- DATA EXCERPTS:
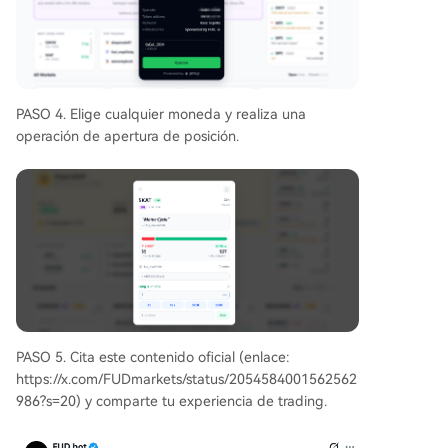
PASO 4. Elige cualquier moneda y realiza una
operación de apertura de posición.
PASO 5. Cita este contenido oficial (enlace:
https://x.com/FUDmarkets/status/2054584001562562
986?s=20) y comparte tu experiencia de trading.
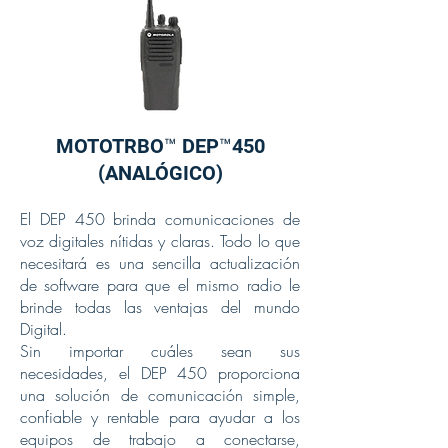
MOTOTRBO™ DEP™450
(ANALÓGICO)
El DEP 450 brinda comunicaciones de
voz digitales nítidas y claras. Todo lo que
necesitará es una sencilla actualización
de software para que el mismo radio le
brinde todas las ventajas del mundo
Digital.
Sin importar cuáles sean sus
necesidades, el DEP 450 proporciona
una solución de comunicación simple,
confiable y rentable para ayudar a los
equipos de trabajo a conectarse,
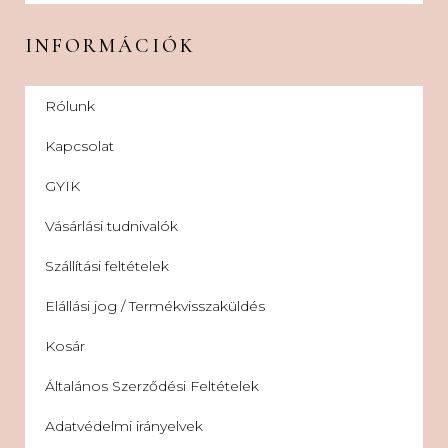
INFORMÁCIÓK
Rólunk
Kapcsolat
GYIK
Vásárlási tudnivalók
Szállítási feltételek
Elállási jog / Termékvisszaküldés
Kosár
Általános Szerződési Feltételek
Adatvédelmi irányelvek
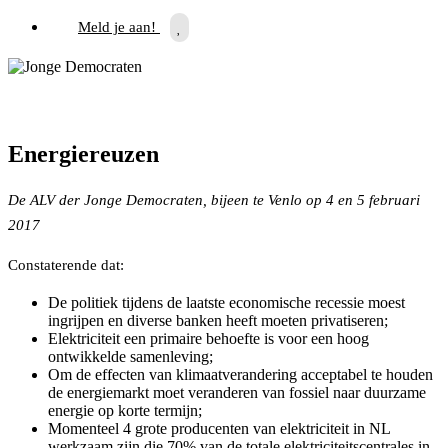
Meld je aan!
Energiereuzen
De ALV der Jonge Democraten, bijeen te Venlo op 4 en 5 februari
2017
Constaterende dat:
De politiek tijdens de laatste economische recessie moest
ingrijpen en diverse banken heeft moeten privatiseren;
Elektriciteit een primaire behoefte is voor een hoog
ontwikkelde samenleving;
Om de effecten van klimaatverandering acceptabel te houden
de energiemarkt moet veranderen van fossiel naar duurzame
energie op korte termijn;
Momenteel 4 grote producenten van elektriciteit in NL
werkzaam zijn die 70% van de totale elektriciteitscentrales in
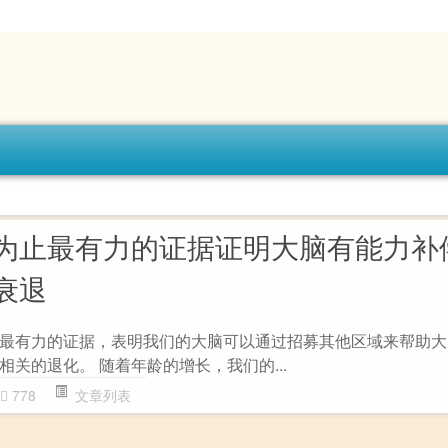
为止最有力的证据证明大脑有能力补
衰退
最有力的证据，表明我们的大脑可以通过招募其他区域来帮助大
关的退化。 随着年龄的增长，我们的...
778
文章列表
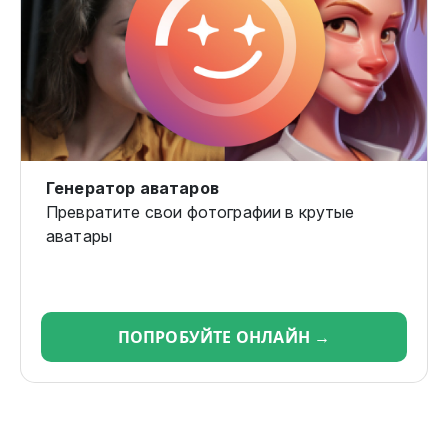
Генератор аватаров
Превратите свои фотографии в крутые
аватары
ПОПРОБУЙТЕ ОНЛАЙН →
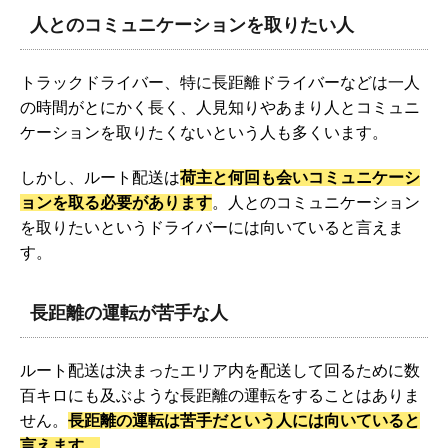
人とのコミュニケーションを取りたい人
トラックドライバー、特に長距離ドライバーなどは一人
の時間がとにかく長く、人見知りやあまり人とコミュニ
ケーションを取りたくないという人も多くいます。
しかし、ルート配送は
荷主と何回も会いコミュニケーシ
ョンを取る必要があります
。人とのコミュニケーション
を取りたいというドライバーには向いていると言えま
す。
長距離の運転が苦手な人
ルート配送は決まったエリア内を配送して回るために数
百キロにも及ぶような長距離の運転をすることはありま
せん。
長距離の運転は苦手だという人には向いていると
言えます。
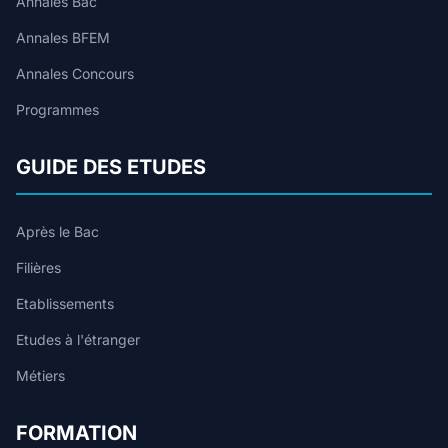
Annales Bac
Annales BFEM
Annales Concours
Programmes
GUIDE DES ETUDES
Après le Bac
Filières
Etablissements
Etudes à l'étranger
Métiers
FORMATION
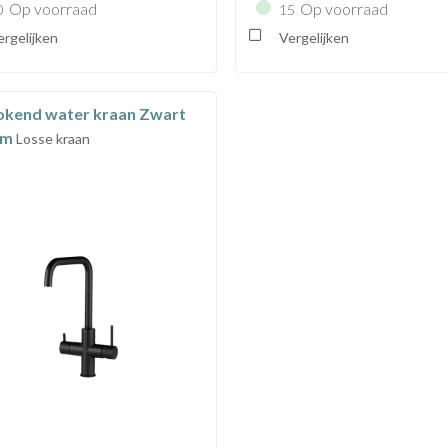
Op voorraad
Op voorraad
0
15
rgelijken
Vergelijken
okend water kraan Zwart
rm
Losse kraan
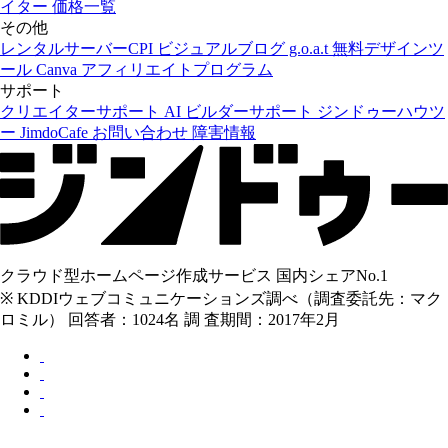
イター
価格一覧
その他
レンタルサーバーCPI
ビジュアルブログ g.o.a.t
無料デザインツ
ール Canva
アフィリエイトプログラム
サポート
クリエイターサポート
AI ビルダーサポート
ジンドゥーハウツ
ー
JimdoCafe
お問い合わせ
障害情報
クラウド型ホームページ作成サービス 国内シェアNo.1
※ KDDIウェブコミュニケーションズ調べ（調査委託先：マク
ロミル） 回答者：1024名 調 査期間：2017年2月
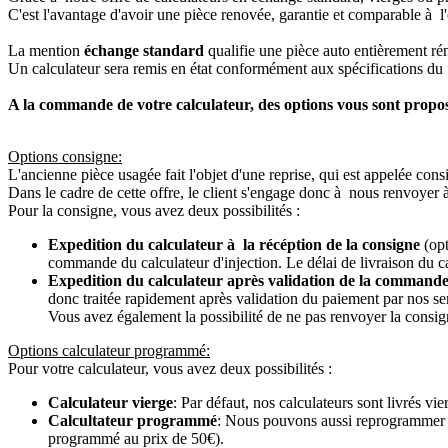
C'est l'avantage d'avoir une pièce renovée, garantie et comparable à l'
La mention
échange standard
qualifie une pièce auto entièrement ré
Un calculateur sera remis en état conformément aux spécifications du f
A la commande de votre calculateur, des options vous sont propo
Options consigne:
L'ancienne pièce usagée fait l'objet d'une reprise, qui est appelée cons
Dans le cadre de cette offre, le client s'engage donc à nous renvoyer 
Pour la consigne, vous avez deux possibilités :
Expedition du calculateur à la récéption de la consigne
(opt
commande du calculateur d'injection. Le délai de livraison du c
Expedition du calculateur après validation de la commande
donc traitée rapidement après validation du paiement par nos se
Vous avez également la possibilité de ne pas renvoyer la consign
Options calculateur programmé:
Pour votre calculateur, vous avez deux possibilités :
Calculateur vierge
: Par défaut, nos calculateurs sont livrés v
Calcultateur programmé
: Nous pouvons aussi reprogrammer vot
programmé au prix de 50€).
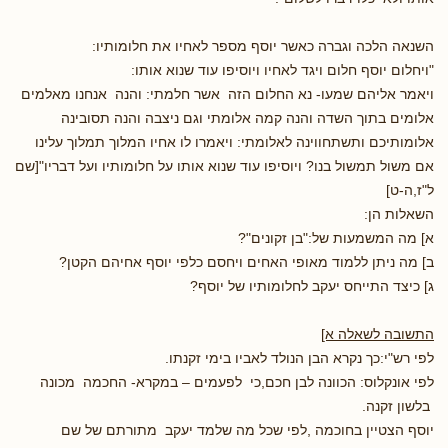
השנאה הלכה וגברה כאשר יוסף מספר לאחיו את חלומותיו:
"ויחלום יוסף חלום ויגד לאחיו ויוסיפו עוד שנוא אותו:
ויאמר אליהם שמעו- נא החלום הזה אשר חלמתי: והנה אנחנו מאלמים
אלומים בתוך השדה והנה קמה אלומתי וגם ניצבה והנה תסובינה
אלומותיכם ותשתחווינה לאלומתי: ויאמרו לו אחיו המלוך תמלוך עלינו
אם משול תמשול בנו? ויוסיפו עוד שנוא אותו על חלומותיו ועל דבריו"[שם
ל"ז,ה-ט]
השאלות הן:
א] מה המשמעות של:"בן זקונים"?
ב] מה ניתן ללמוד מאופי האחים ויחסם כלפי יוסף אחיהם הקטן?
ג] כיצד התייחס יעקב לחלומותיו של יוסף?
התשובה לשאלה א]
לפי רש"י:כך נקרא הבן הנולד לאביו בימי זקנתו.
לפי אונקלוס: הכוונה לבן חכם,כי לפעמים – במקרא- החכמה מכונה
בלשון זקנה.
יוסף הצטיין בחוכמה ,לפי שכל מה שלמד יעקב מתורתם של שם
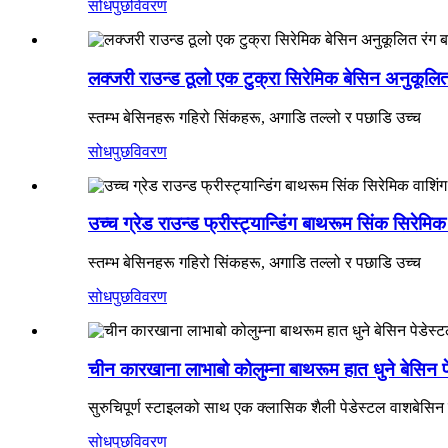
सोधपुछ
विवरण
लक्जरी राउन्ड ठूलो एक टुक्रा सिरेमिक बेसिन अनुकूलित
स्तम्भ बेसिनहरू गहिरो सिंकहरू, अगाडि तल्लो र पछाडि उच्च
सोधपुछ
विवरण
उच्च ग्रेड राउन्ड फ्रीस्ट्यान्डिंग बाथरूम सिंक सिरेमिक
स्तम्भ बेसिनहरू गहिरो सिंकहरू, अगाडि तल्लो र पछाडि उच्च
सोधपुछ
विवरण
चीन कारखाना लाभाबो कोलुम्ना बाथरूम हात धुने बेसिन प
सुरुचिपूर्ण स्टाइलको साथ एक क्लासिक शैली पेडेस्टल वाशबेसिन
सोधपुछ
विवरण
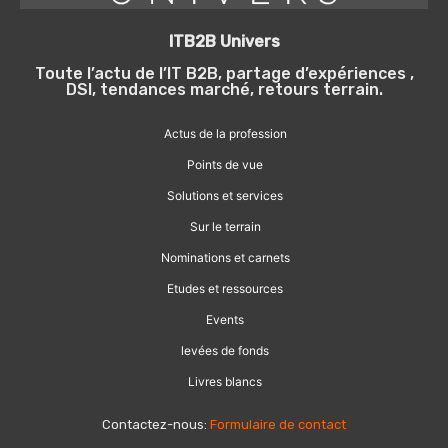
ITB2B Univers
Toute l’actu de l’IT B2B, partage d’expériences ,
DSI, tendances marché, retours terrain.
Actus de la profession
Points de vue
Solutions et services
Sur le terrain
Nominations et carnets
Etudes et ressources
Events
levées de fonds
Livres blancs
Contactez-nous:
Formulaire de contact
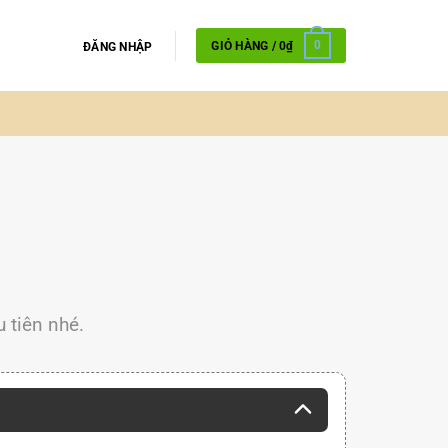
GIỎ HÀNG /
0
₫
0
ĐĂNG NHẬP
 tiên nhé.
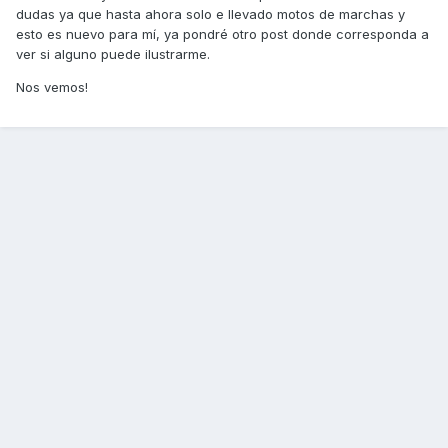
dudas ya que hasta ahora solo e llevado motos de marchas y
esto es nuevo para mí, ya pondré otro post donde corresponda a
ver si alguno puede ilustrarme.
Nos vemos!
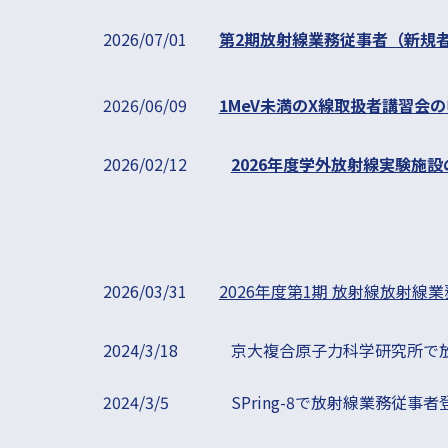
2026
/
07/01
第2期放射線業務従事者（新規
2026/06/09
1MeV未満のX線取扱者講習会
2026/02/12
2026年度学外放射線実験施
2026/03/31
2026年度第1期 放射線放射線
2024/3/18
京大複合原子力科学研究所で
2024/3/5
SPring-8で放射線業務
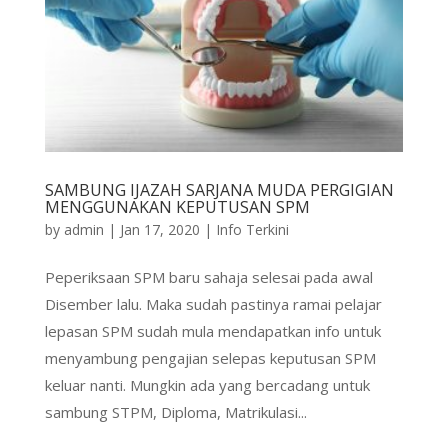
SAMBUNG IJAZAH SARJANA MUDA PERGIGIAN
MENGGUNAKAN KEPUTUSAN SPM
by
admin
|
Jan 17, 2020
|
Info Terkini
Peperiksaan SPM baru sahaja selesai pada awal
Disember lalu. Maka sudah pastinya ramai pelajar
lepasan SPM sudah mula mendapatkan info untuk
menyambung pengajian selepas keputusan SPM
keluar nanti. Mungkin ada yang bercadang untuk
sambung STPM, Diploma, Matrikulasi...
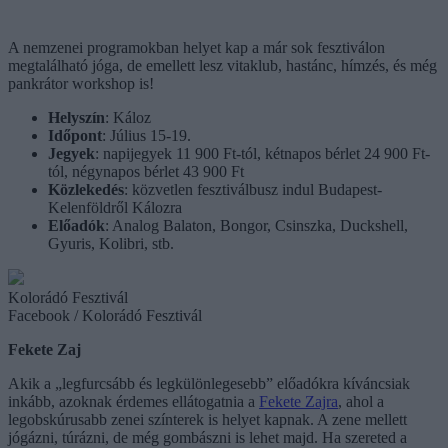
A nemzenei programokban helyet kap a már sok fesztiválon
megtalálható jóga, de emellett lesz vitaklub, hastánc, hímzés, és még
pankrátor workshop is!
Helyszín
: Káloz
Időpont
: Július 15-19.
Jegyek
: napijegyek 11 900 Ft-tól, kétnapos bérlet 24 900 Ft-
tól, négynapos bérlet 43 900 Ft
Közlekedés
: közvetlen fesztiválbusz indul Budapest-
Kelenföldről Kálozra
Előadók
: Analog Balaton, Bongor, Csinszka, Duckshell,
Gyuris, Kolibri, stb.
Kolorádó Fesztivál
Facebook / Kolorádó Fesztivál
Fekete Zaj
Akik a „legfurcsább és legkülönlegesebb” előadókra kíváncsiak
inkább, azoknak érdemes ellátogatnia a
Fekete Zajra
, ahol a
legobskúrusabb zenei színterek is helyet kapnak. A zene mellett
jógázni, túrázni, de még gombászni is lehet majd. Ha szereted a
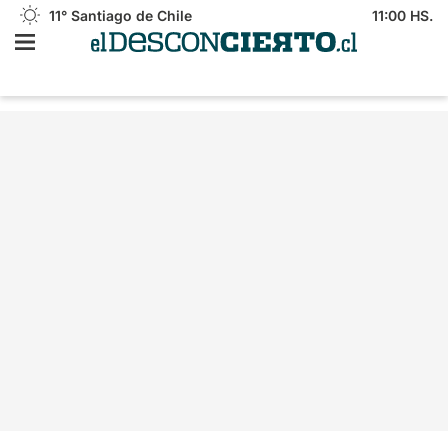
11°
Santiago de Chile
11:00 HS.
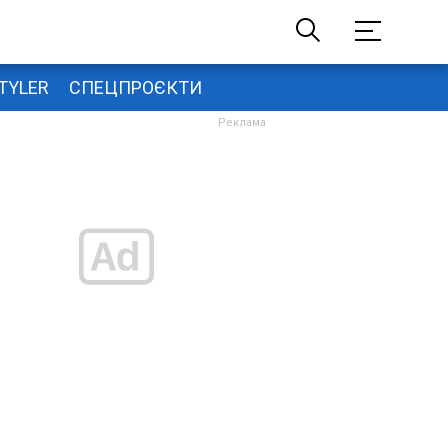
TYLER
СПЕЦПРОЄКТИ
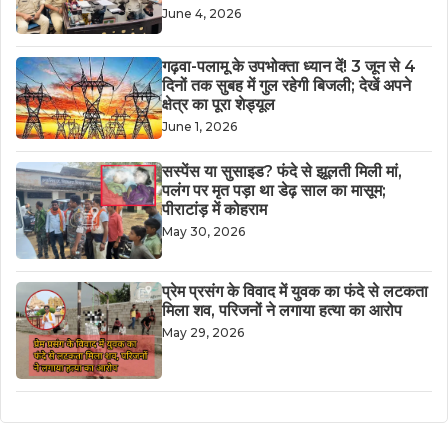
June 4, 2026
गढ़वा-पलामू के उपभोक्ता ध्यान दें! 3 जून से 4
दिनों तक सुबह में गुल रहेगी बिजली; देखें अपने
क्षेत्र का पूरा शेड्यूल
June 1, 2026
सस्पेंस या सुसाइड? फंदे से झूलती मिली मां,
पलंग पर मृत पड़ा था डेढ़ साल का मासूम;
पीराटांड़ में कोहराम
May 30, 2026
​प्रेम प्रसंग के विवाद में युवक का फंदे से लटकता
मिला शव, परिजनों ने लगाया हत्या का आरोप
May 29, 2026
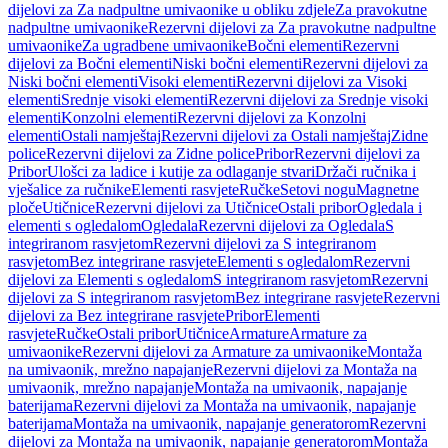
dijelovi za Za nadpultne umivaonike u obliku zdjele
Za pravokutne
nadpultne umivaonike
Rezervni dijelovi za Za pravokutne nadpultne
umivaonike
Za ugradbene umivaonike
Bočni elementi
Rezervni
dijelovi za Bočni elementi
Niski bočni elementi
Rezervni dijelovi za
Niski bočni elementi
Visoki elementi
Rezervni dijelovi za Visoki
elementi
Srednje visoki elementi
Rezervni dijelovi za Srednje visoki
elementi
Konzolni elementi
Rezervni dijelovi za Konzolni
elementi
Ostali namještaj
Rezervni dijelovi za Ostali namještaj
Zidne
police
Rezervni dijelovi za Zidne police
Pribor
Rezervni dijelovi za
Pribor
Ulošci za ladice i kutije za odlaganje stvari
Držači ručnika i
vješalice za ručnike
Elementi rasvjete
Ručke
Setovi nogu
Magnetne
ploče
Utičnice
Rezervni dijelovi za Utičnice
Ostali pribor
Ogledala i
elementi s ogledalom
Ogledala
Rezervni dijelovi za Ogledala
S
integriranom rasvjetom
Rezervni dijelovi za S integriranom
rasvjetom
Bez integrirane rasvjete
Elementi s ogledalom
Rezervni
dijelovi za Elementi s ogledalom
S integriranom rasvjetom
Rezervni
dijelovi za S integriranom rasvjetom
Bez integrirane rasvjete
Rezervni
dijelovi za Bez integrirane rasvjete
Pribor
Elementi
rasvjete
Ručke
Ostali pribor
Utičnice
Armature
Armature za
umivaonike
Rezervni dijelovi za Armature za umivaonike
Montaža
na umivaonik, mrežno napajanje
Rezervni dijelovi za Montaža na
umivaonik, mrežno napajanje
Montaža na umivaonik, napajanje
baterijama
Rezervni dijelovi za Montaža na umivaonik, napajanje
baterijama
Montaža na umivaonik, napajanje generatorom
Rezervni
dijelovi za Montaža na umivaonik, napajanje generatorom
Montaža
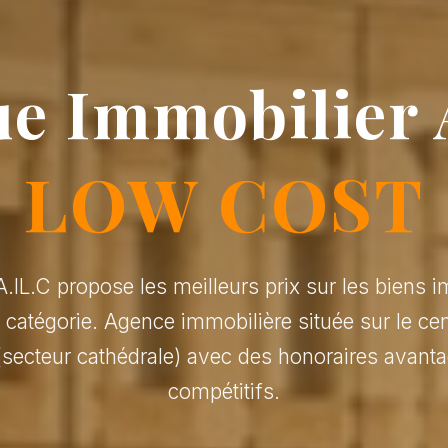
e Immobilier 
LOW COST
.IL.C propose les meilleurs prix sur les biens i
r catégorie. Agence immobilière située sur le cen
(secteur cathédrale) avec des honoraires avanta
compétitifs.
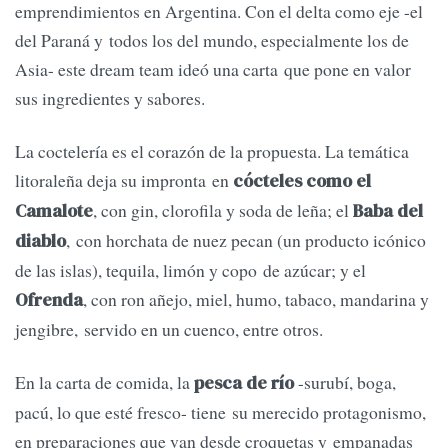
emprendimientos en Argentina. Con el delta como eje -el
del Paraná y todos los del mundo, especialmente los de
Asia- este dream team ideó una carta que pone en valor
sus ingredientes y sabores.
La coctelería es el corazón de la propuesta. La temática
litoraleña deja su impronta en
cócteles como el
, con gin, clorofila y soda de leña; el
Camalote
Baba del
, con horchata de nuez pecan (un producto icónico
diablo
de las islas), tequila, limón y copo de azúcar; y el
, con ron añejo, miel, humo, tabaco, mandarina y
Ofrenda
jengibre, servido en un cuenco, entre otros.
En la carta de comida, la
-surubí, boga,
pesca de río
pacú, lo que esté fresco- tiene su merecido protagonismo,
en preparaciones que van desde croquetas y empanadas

- REQUIRED ACTION: Range to copy from the listing above: the line containing "Expedition du calculateur après" down to the line containing "ב] מה ניתן ללמוד", both included. Reproduce it exactly, minus the pictures, and add nothing.

- EXERCISE SOLUTION:
Expedition du calculateur après validation de la commande
donc traitée rapidement après validation du paiement par nos se
Vous avez également la possibilité de ne pas renvoyer la consign
Options calculateur programmé:
Pour votre calculateur, vous avez deux possibilités :
Calculateur vierge
: Par défaut, nos calculateurs sont livrés v
Calcultateur programmé
: Nous pouvons aussi reprogrammer vot
programmé au prix de 50€).
השנאה הלכה וגברה כאשר יוסף מספר לאחיו את חלומותיו:
"ויחלום יוסף חלום ויגד לאחיו ויוסיפו עוד שנוא אותו:
ויאמר אליהם שמעו- נא החלום הזה אשר חלמתי: והנה אנחנו מאלמים
אלומים בתוך השדה והנה קמה אלומתי וגם ניצבה והנה תסובינה
אלומותיכם ותשתחווינה לאלומתי: ויאמרו לו אחיו המלוך תמלוך עלינו
אם משול תמשול בנו? ויוסיפו עוד שנוא אותו על חלומותיו ועל דבריו"[שם
ל"ז,ה-ט]
השאלות הן:
א] מה המשמעות של:"בן זקונים"?
ב] מה ניתן ללמוד מאופי האחים ויחסם כלפי יוסף אחיהם הקטן?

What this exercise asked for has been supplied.